Instructions to follow: Each record must be copied in full and unchanged; any image it holds is excluded.

Bounding box prediction data
——————

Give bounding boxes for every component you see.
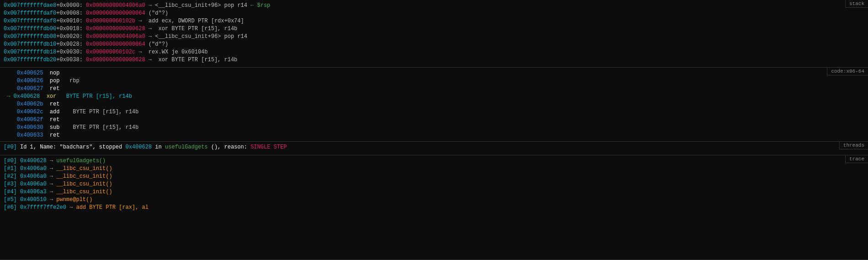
trace-row: [#2] 0x4006a0 → __libc_csu_init() bbox=[4, 173, 864, 180]
stack-arrow: → bbox=[149, 33, 152, 40]
trace-func: __libc_csu_init() bbox=[56, 189, 112, 195]
threads-panel: threads [#0] Id 1, Name: "badchars", sto… bbox=[0, 142, 868, 155]
stack-comment: rex.WX je 0x60104b bbox=[145, 49, 208, 55]
code-row: 0x400626 pop rbp bbox=[4, 77, 864, 85]
trace-addr: 0x4006a0 bbox=[20, 181, 47, 187]
stack-arrow: → bbox=[149, 57, 152, 63]
trace-idx: [#5] bbox=[4, 196, 17, 203]
stack-tag: ← $rsp bbox=[250, 2, 270, 9]
code-addr: 0x400626 bbox=[17, 78, 43, 84]
code-mnemonic: nop bbox=[50, 70, 60, 76]
trace-row: [#4] 0x4006a3 → __libc_csu_init() bbox=[4, 188, 864, 196]
thread-idx: [#0] bbox=[4, 144, 17, 150]
code-operands: BYTE PTR [r15], r14b bbox=[56, 93, 132, 100]
stack-addr: 0x007fffffffdaf8 bbox=[4, 18, 56, 24]
stack-row: 0x007fffffffdb08+0x0020: 0x0000000000400… bbox=[4, 33, 864, 41]
thread-func: usefulGadgets bbox=[165, 144, 208, 150]
trace-func: __libc_csu_init() bbox=[56, 181, 112, 187]
trace-arrow: → bbox=[50, 189, 53, 195]
code-mnemonic: ret bbox=[50, 117, 60, 123]
stack-addr: 0x007fffffffdb10 bbox=[4, 41, 56, 48]
trace-arrow: → bbox=[50, 173, 53, 180]
code-indicator bbox=[4, 117, 17, 123]
stack-hex: 0x0000000000000064 bbox=[86, 10, 145, 16]
trace-row: [#0] 0x400628 → usefulGadgets() bbox=[4, 157, 864, 165]
thread-id: Id 1, Name: "badchars", stopped bbox=[17, 144, 126, 150]
trace-func: add BYTE PTR [rax], al bbox=[76, 204, 148, 211]
trace-row: [#5] 0x400510 → pwnme@plt() bbox=[4, 196, 864, 204]
stack-comment: ("d"?) bbox=[149, 41, 168, 48]
thread-parens: (), reason: bbox=[208, 144, 251, 150]
code-indicator bbox=[4, 70, 17, 76]
code-indicator bbox=[4, 85, 17, 92]
stack-hex: 0x0000000000000628 bbox=[86, 57, 145, 63]
stack-comment: xor BYTE PTR [r15], r14b bbox=[155, 26, 237, 32]
stack-panel: stack 0x007fffffffdae8+0x0000: 0x0000000… bbox=[0, 0, 868, 68]
code-panel: code:x86-64 0x400625 nop 0x400626 pop rb… bbox=[0, 68, 868, 142]
code-addr: 0x400625 bbox=[17, 70, 43, 76]
stack-addr: 0x007fffffffdae8 bbox=[4, 2, 56, 9]
trace-func: __libc_csu_init() bbox=[56, 173, 112, 180]
trace-addr: 0x4006a0 bbox=[20, 173, 47, 180]
stack-comment: <__libc_csu_init+96> pop r14 bbox=[155, 33, 247, 40]
stack-arrow: → bbox=[138, 18, 142, 24]
code-row: 0x400625 nop bbox=[4, 69, 864, 77]
stack-addr: 0x007fffffffdb20 bbox=[4, 57, 56, 63]
stack-arrow: → bbox=[149, 2, 152, 9]
stack-arrow: → bbox=[138, 49, 142, 55]
code-addr: 0x400633 bbox=[17, 132, 43, 138]
code-operands: BYTE PTR [r15], r14b bbox=[59, 109, 138, 115]
stack-offset: +0x0020: bbox=[56, 33, 83, 40]
trace-func: usefulGadgets() bbox=[56, 158, 106, 164]
code-mnemonic: ret bbox=[50, 85, 60, 92]
stack-row: 0x007fffffffdaf0+0x0008: 0x0000000000000… bbox=[4, 10, 864, 17]
stack-offset: +0x0018: bbox=[56, 26, 83, 32]
stack-offset: +0x0038: bbox=[56, 57, 83, 63]
thread-reason: SINGLE STEP bbox=[250, 144, 287, 150]
trace-arrow: → bbox=[50, 196, 53, 203]
trace-row: [#1] 0x4006a0 → __libc_csu_init() bbox=[4, 165, 864, 173]
code-panel-label: code:x86-64 bbox=[827, 68, 868, 75]
stack-addr: 0x007fffffffdaf0 bbox=[4, 10, 56, 16]
code-row: 0x40062b ret bbox=[4, 101, 864, 108]
code-indicator bbox=[4, 124, 17, 131]
trace-addr: 0x4006a3 bbox=[20, 189, 47, 195]
stack-arrow: → bbox=[149, 26, 152, 32]
code-lines: 0x400625 nop 0x400626 pop rbp 0x400627 r… bbox=[4, 69, 864, 139]
stack-lines: 0x007fffffffdae8+0x0000: 0x0000000000400… bbox=[4, 2, 864, 64]
code-row: 0x40062c add BYTE PTR [r15], r14b bbox=[4, 108, 864, 116]
code-addr: 0x400628 bbox=[14, 93, 40, 100]
trace-func: pwnme@plt() bbox=[56, 196, 92, 203]
trace-arrow: → bbox=[50, 165, 53, 172]
threads-panel-label: threads bbox=[839, 142, 868, 149]
stack-row: 0x007fffffffdb10+0x0028: 0x0000000000000… bbox=[4, 41, 864, 48]
code-mnemonic: xor bbox=[47, 93, 57, 100]
trace-row: [#3] 0x4006a0 → __libc_csu_init() bbox=[4, 180, 864, 188]
code-row: → 0x400628 xor BYTE PTR [r15], r14b bbox=[4, 93, 864, 101]
code-mnemonic: ret bbox=[50, 132, 60, 138]
stack-hex: 0x00000000004006a0 bbox=[86, 33, 145, 40]
trace-addr: 0x7ffff7ffe2e0 bbox=[20, 204, 66, 211]
trace-arrow: → bbox=[50, 158, 53, 164]
stack-comment: <__libc_csu_init+96> pop r14 bbox=[155, 2, 247, 9]
stack-offset: +0x0008: bbox=[56, 10, 83, 16]
code-addr: 0x40062b bbox=[17, 101, 43, 107]
trace-lines: [#0] 0x400628 → usefulGadgets()[#1] 0x40… bbox=[4, 157, 864, 212]
stack-hex: 0x00000000004006a0 bbox=[86, 2, 145, 9]
trace-arrow: → bbox=[69, 204, 73, 211]
trace-panel: trace [#0] 0x400628 → usefulGadgets()[#1… bbox=[0, 155, 868, 260]
thread-in: in bbox=[152, 144, 165, 150]
stack-hex: 0x000000060102b bbox=[86, 18, 135, 24]
code-indicator: → bbox=[4, 93, 14, 100]
trace-addr: 0x4006a0 bbox=[20, 165, 47, 172]
stack-panel-label: stack bbox=[845, 0, 868, 8]
trace-idx: [#3] bbox=[4, 181, 17, 187]
trace-idx: [#4] bbox=[4, 189, 17, 195]
code-row: 0x400627 ret bbox=[4, 85, 864, 93]
code-addr: 0x400630 bbox=[17, 124, 43, 131]
trace-arrow: → bbox=[50, 181, 53, 187]
stack-row: 0x007fffffffdb20+0x0038: 0x0000000000000… bbox=[4, 56, 864, 64]
code-indicator bbox=[4, 78, 17, 84]
stack-comment: ("d"?) bbox=[149, 10, 168, 16]
stack-offset: +0x0010: bbox=[56, 18, 83, 24]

——————

Output below:
Give bounding boxes for every component you see.
trace-row: [#2] 0x4006a0 → __libc_csu_init() bbox=[4, 173, 864, 180]
stack-arrow: → bbox=[149, 33, 152, 40]
trace-func: __libc_csu_init() bbox=[56, 189, 112, 195]
threads-panel: threads [#0] Id 1, Name: "badchars", sto… bbox=[0, 142, 868, 155]
stack-comment: rex.WX je 0x60104b bbox=[145, 49, 208, 55]
code-row: 0x400626 pop rbp bbox=[4, 77, 864, 85]
trace-addr: 0x4006a0 bbox=[20, 181, 47, 187]
stack-arrow: → bbox=[149, 57, 152, 63]
trace-idx: [#5] bbox=[4, 196, 17, 203]
stack-tag: ← $rsp bbox=[250, 2, 270, 9]
code-addr: 0x400626 bbox=[17, 78, 43, 84]
code-mnemonic: nop bbox=[50, 70, 60, 76]
trace-row: [#4] 0x4006a3 → __libc_csu_init() bbox=[4, 188, 864, 196]
thread-idx: [#0] bbox=[4, 144, 17, 150]
code-operands: BYTE PTR [r15], r14b bbox=[56, 93, 132, 100]
stack-addr: 0x007fffffffdaf8 bbox=[4, 18, 56, 24]
stack-row: 0x007fffffffdb08+0x0020: 0x0000000000400… bbox=[4, 33, 864, 41]
thread-func: usefulGadgets bbox=[165, 144, 208, 150]
trace-func: __libc_csu_init() bbox=[56, 181, 112, 187]
trace-arrow: → bbox=[50, 189, 53, 195]
code-mnemonic: ret bbox=[50, 117, 60, 123]
stack-addr: 0x007fffffffdb10 bbox=[4, 41, 56, 48]
trace-arrow: → bbox=[50, 173, 53, 180]
code-indicator bbox=[4, 117, 17, 123]
stack-hex: 0x0000000000000064 bbox=[86, 10, 145, 16]
trace-row: [#0] 0x400628 → usefulGadgets() bbox=[4, 157, 864, 165]
thread-id: Id 1, Name: "badchars", stopped bbox=[17, 144, 126, 150]
trace-func: add BYTE PTR [rax], al bbox=[76, 204, 148, 211]
trace-row: [#5] 0x400510 → pwnme@plt() bbox=[4, 196, 864, 204]
stack-comment: ("d"?) bbox=[149, 41, 168, 48]
thread-parens: (), reason: bbox=[208, 144, 251, 150]
code-indicator bbox=[4, 70, 17, 76]
code-indicator bbox=[4, 85, 17, 92]
stack-hex: 0x0000000000000628 bbox=[86, 57, 145, 63]
stack-comment: xor BYTE PTR [r15], r14b bbox=[155, 26, 237, 32]
stack-panel: stack 0x007fffffffdae8+0x0000: 0x0000000… bbox=[0, 0, 868, 68]
code-panel: code:x86-64 0x400625 nop 0x400626 pop rb… bbox=[0, 68, 868, 142]
code-addr: 0x400625 bbox=[17, 70, 43, 76]
stack-addr: 0x007fffffffdae8 bbox=[4, 2, 56, 9]
trace-func: __libc_csu_init() bbox=[56, 173, 112, 180]
trace-addr: 0x4006a0 bbox=[20, 173, 47, 180]
stack-comment: <__libc_csu_init+96> pop r14 bbox=[155, 33, 247, 40]
stack-arrow: → bbox=[138, 18, 142, 24]
code-row: 0x400625 nop bbox=[4, 69, 864, 77]
stack-addr: 0x007fffffffdb20 bbox=[4, 57, 56, 63]
stack-arrow: → bbox=[149, 2, 152, 9]
stack-arrow: → bbox=[138, 49, 142, 55]
code-addr: 0x400633 bbox=[17, 132, 43, 138]
code-operands: BYTE PTR [r15], r14b bbox=[59, 109, 138, 115]
stack-offset: +0x0020: bbox=[56, 33, 83, 40]
trace-func: usefulGadgets() bbox=[56, 158, 106, 164]
code-mnemonic: ret bbox=[50, 85, 60, 92]
stack-row: 0x007fffffffdaf0+0x0008: 0x0000000000000… bbox=[4, 10, 864, 17]
stack-offset: +0x0018: bbox=[56, 26, 83, 32]
stack-offset: +0x0038: bbox=[56, 57, 83, 63]
thread-reason: SINGLE STEP bbox=[250, 144, 287, 150]
trace-arrow: → bbox=[50, 196, 53, 203]
trace-row: [#1] 0x4006a0 → __libc_csu_init() bbox=[4, 165, 864, 173]
code-panel-label: code:x86-64 bbox=[827, 68, 868, 75]
stack-addr: 0x007fffffffdaf0 bbox=[4, 10, 56, 16]
code-row: 0x40062b ret bbox=[4, 101, 864, 108]
code-indicator bbox=[4, 124, 17, 131]
trace-addr: 0x4006a3 bbox=[20, 189, 47, 195]
stack-arrow: → bbox=[149, 26, 152, 32]
code-lines: 0x400625 nop 0x400626 pop rbp 0x400627 r… bbox=[4, 69, 864, 139]
stack-lines: 0x007fffffffdae8+0x0000: 0x0000000000400… bbox=[4, 2, 864, 64]
code-row: 0x40062c add BYTE PTR [r15], r14b bbox=[4, 108, 864, 116]
code-addr: 0x400628 bbox=[14, 93, 40, 100]
trace-func: pwnme@plt() bbox=[56, 196, 92, 203]
trace-arrow: → bbox=[50, 165, 53, 172]
threads-panel-label: threads bbox=[839, 142, 868, 149]
stack-row: 0x007fffffffdb10+0x0028: 0x0000000000000… bbox=[4, 41, 864, 48]
code-mnemonic: xor bbox=[47, 93, 57, 100]
trace-row: [#3] 0x4006a0 → __libc_csu_init() bbox=[4, 180, 864, 188]
code-row: → 0x400628 xor BYTE PTR [r15], r14b bbox=[4, 93, 864, 101]
code-mnemonic: ret bbox=[50, 132, 60, 138]
stack-hex: 0x00000000004006a0 bbox=[86, 33, 145, 40]
trace-addr: 0x7ffff7ffe2e0 bbox=[20, 204, 66, 211]
trace-arrow: → bbox=[50, 158, 53, 164]
stack-comment: <__libc_csu_init+96> pop r14 bbox=[155, 2, 247, 9]
stack-offset: +0x0008: bbox=[56, 10, 83, 16]
code-addr: 0x40062b bbox=[17, 101, 43, 107]
trace-lines: [#0] 0x400628 → usefulGadgets()[#1] 0x40… bbox=[4, 157, 864, 212]
stack-hex: 0x00000000004006a0 bbox=[86, 2, 145, 9]
trace-arrow: → bbox=[69, 204, 73, 211]
trace-panel: trace [#0] 0x400628 → usefulGadgets()[#1… bbox=[0, 155, 868, 260]
thread-in: in bbox=[152, 144, 165, 150]
stack-hex: 0x000000060102b bbox=[86, 18, 135, 24]
code-indicator: → bbox=[4, 93, 14, 100]
trace-addr: 0x4006a0 bbox=[20, 165, 47, 172]
stack-panel-label: stack bbox=[845, 0, 868, 8]
trace-idx: [#3] bbox=[4, 181, 17, 187]
trace-idx: [#4] bbox=[4, 189, 17, 195]
code-row: 0x400627 ret bbox=[4, 85, 864, 93]
code-addr: 0x400630 bbox=[17, 124, 43, 131]
trace-arrow: → bbox=[50, 181, 53, 187]
stack-row: 0x007fffffffdb20+0x0038: 0x0000000000000… bbox=[4, 56, 864, 64]
code-indicator bbox=[4, 78, 17, 84]
stack-comment: ("d"?) bbox=[149, 10, 168, 16]
stack-offset: +0x0010: bbox=[56, 18, 83, 24]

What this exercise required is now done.